In the blink of an eye, I was seven years old again, bouncing along on the rough dirt road to my grandfather’s ranch. There I was seated lazily on my sister’s lap in our old blue pick-up, counting the kangaroos that passed. The thick groves of eucalyptus trees lined the single road to our 10,000 acre ranch. Their leaves gently waved in the billowing breeze that carried the raw aroma of the ranch, the scent of my childhood. Unexpectedly, I had returned.
When I decided to travel with my host family to the coast, little did I know that I would also arrive in the “land “down under”. Squeezed in between mi abuelito and mi mama, I bounced along a less familiar dirt lane to our family’s bananera. In total, the Martinez’s own almost 100 hectares of banana fields principally in the Los Rios province. Luckily, we had arrived to the production shed just in time. The 25 workers were filling the last truck bound for Guayaquil’s port that night. Boom. Slam. Splash. Boom. Slam. Splash. The rhythm of the empacamiento,”packing”, filled the hot air. I took a deep breath and stood in disbelief watching the thousands of bananas pass through the workers hands in a matter of seconds. For the workers, not paid on salary or by the hour, the steps and objectives were simple: load as many packed boxes into the camion. “truck”, as quickly as possible. As my grandpa explained to me, “Ellos…ellos ganan por camion por venta.” (They earn by the truckload.) They first cut the individual hands from the stalk and bathed each hand, as a banana bunch is called, in an antiseptic pool. Next, the hands were inspected, doused again in a cleaning bath, weighed, packed in boxes, and loaded into the readily awaiting truck. The workers themselves were bathed in sweat, women and men alike worked side-by-side, a perfect ticking metronome of human capital. Seeing that every hectare produced 40 stocks of bananas weekly, yielding 280 forty-pound boxes monthly, and packing 500 boxes into a single truck with a maximum shipment of 5 trucks per day, the work adds up.

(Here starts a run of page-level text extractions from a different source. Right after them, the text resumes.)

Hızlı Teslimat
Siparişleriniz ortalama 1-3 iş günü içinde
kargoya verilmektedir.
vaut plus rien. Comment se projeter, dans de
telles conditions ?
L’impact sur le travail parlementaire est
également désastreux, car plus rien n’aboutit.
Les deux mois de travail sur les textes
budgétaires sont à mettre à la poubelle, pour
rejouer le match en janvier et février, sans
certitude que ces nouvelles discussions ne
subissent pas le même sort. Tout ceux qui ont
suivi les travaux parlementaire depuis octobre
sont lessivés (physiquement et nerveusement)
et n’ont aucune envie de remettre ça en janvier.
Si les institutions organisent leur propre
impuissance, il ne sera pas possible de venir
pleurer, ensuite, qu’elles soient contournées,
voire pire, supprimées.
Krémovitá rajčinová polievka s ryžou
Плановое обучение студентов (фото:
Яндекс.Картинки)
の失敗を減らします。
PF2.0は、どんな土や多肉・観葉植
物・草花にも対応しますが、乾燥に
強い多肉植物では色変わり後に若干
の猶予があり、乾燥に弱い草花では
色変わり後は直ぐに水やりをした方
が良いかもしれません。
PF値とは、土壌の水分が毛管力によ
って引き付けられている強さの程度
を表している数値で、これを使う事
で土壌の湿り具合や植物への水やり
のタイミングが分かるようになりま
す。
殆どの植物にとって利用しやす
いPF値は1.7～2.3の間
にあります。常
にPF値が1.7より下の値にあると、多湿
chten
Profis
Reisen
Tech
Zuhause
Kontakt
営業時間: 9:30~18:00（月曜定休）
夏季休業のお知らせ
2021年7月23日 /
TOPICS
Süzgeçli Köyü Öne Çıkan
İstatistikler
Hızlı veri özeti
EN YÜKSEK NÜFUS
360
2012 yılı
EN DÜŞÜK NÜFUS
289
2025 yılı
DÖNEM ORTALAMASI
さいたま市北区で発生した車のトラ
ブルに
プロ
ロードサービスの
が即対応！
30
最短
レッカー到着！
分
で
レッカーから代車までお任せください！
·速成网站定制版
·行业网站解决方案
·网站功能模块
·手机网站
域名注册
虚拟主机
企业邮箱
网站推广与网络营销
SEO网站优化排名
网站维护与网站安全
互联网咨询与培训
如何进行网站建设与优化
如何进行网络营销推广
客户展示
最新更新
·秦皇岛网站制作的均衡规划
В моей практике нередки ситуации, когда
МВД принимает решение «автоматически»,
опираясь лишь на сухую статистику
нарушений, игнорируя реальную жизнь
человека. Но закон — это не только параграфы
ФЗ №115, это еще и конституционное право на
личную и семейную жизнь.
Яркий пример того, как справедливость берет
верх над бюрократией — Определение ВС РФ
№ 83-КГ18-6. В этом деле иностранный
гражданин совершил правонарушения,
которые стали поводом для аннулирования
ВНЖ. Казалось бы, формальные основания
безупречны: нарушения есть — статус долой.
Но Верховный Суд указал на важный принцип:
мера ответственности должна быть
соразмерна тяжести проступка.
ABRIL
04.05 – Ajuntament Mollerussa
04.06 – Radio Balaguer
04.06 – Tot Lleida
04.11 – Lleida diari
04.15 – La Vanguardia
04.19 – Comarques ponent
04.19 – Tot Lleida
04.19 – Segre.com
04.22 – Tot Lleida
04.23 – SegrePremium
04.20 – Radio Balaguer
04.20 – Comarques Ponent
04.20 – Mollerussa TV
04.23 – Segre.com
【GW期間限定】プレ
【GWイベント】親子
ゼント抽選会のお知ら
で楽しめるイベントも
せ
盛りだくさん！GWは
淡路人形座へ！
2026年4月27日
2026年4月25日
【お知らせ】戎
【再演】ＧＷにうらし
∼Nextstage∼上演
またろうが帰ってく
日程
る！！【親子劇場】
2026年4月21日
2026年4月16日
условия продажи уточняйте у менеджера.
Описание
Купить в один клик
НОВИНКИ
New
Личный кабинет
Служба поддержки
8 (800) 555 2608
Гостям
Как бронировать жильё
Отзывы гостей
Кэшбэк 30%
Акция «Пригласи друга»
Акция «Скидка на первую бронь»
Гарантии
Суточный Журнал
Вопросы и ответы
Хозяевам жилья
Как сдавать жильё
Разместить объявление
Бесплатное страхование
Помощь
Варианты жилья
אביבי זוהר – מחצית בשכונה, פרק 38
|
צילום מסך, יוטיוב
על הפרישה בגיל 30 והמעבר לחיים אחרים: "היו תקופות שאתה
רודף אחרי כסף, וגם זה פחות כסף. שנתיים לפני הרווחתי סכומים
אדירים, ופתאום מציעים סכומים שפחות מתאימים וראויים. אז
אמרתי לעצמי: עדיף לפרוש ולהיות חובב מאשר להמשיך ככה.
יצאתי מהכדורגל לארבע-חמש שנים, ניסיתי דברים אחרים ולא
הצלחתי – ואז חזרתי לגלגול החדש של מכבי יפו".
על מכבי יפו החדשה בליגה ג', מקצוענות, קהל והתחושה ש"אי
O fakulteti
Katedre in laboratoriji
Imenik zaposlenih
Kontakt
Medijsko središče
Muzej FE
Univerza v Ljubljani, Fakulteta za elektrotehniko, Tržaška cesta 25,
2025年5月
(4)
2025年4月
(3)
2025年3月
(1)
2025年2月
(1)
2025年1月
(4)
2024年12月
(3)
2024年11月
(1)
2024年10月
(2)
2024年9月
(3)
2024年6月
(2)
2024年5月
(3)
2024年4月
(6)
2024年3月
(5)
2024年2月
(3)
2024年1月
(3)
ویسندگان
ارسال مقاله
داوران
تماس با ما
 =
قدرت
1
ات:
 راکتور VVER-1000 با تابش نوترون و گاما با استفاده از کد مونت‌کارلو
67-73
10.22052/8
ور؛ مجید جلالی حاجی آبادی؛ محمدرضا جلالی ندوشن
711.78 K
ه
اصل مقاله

As I wandered out of the production shed, I wondered when these families of empacadores would have the chance to celebrate the New Year. I recognized the necessity of their hard work, but I found myself on the far side of production. Like my time in Australia, I was too young and too inexperienced to be of any real help, rearing the cattle or in the assembly line. Even if I was, I figured, things seemed to be running smoothly enough. Still the hard work of the laborers fascinated me, just as it had on our ranch a decade ago. With a fleeting breeze, I looked around. From shoots of textured brown stocks and vivid green fruit, the banana kings emerged from the soil two by two. The larger and fruit -bearing of the two trees, called the mother, is marked by the campesinos on its trunk when the stalks of bananas are mature. The latter, el hijo or son, remains a loyal reminder to the seasons past. I snapped out of my observations as my grandpa called to me, “Sienita, ya viene el aquacero” (Little Siena, here comes the downpour). With that, the sky shattered, hurling down shards of rain that chased us back to the coverage of the truck.Abuelito drove slowly through the groves back to the main highway, through the numerous huecos, “holes” filled with dark water, over a fallen palm. I reflected on the circle of life, the easy way the trees produced one week and rested the other, and couldn’t help but to think of the circle my own life had made. Without a doubt, I knew I had found my home away home.